Poor performance TF-TRT versus TensorRT C++ API

Hi, I have trained my own model (using transfer learning with resnet50 as the base model) and generated the tensorRT inferences using TF-TRT versus TensorRT C++ API. I was expecting higher performance with the TRT C++ API implementation compared to TF-TRT but I got the opposite results. Could you please assist?. See the chart below:

GPU model: Tesla T4

TF-TRT5 Environment: Ubuntu 16.04.5 LTS | nvidia driver 410.72 | TensorRT 5.0 | TensorFlow 1.10| CUDA 10.0 | Imagenet | script inference.py | docker image nvcr.io/nvidia/tensorflow:18.10-py3

Native TRT5 Environment: Ubuntu 16.04.5 LTS | nvidia driver 410.79 | TensorRT 5.0.2 | CUDA 10.0 | script trtexec.cpp | nvcr.io/nvidia/tensorrt:18.11-py3

Looking at your graph it looks like you’re only seeing an issue once the batch size hits 32. Is that right? If you can get me a small repro I can look into it more. PM me directly if you don’t want to post code or data to the public forum.
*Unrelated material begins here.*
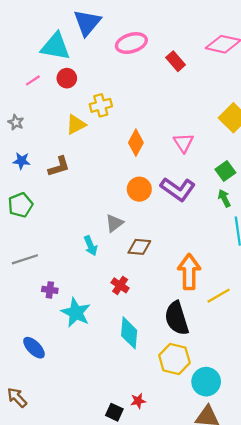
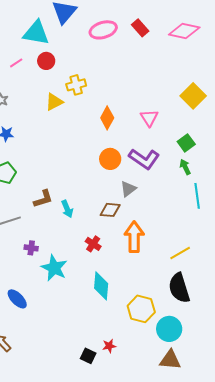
red rectangle: (176, 61) -> (140, 28), moved
brown L-shape: (59, 166) -> (43, 199), moved
gray triangle: (114, 223) -> (128, 189), moved
orange arrow: (189, 272) -> (134, 237), moved
black semicircle: (177, 318) -> (179, 288), moved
hello, the issue is with the entire set of batch sizes using native TensorRT C++ API, I ran the same tests with the pre-trained model resnet-50 as the benchmark and similar throughput is what we are expecting for our custom model, please see enclosed the chart. I will send a PM with the repro.

Hi Kevin, I have sent you a PM with the repro instructions, thanks in advance for your support!